4.3.      Naar het oordeel van de kamer heeft klager op 29 september 2014 kennisgenomen van het handelen of nalaten van de notaris waarop zijn klachtonderdeel 1 betrekking heeft. Immers, op 29 september 2014 stuurt klager de notaris een e-mail waarin hij schrijft: “Ik heb jou gedurende ons laatste gesprek mijn aller grootste probleem/zorg  toegelicht, welke is de fout in het testament!! Ik ben ervan uitgegaan, en ga er nog steeds vanuit dat jullie kantoor dit zelf oplost (jij zou [y] hierover benaderen, en een voorstel doen voor een document).” Op dat moment wist klager dat de notaris de wettelijke verdeling per abuis niet had uitgesloten in het testament en was hij bekend met het handelen en/of nalaten van de notaris met betrekking tot dit klachtonderdeel. Ten aanzien van klachtonderdeel 1 had klager dan ook uiterlijk op 29 september 2017 zijn klacht moeten indienen. Nu de klacht is ingediend op 3 maart 2018, is de termijn van drie jaren verstreken.

4.4.      Ten aanzien van de ontvankelijkheid van klachtonderdeel 2 overweegt de kamer als volgt. De kamer is van oordeel dat klager reeds op 4 december 2014 een concept van de overeenkomst heeft ontvangen van de notaris. Klager was dan ook op 4 december 2014 bekend met het handelen en/of nalaten van de notaris met betrekking tot dit klachtonderdeel.
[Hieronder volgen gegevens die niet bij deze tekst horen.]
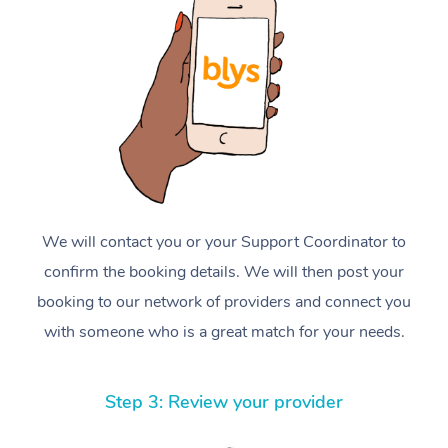
We will contact you or your Support Coordinator to
confirm the booking details. We will then post your
booking to our network of providers and connect you
with someone who is a great match for your needs.
Step 3: Review your provider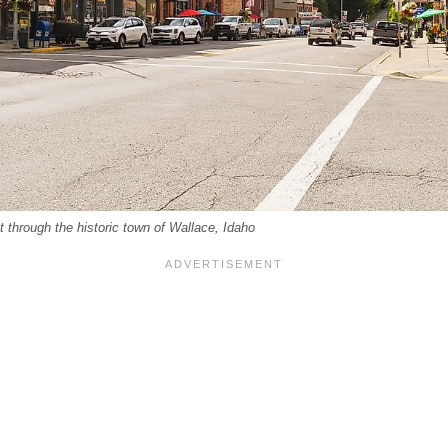
t through the historic town of Wallace, Idaho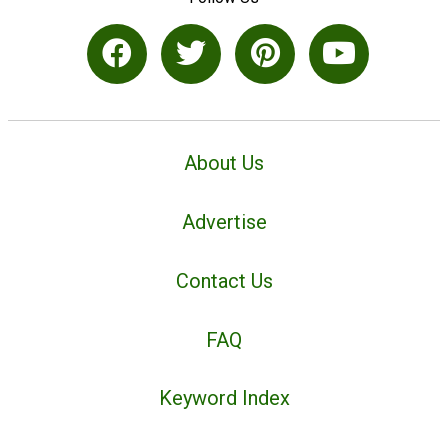
About Us
Advertise
Contact Us
FAQ
Keyword Index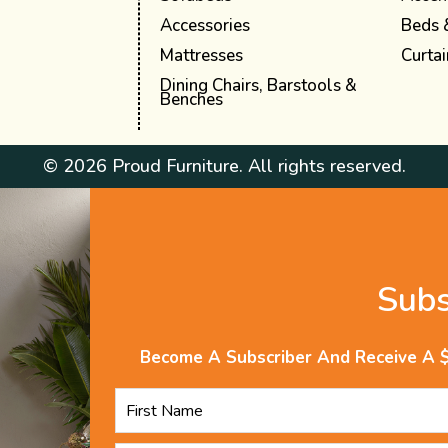
Accessories
Beds 
Mattresses
Curtai
Dining Chairs, Barstools &
Benches
© 2026 Proud Furniture. All rights reserved.
Sub
Become A Subscriber And Receive A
Klager had dan ook uiterlijk op 4 december 2017 zijn klacht moeten indienen. Dat heeft hij niet gedaan.

4.5.      Conclusie is dat de klacht op beide onderdelen niet-ontvankelijk is.

5.         De beslissing

De kamer voor het notariaat:

verklaart de klacht niet-ontvankelijk.

Deze beslissing is gegeven door mr. P.M. Knaapen, plaatsvervangend voorzitter, mr. J.D. Streefkerk, plaatsvervangend rechterlijk lid en mr. S. Lettinga, plaatsvervangend notarislid.

Uitgesproken in het openbaar op 15 oktober 2018 door mr. C. Kool , plaatsvervangend voorzitter, in tegenwoordigheid van de secretaris.

Hoger beroep tegen deze beslissing is mogelijk door indiening van een verzoekschrift - binnen dertig dagen na dagtekening van het aangetekend schrijven waarbij van deze beslissing is kennis gegeven - bij het gerechtshof in Amsterdam, postadres: postbus 1312, 1000 BH Amsterdam.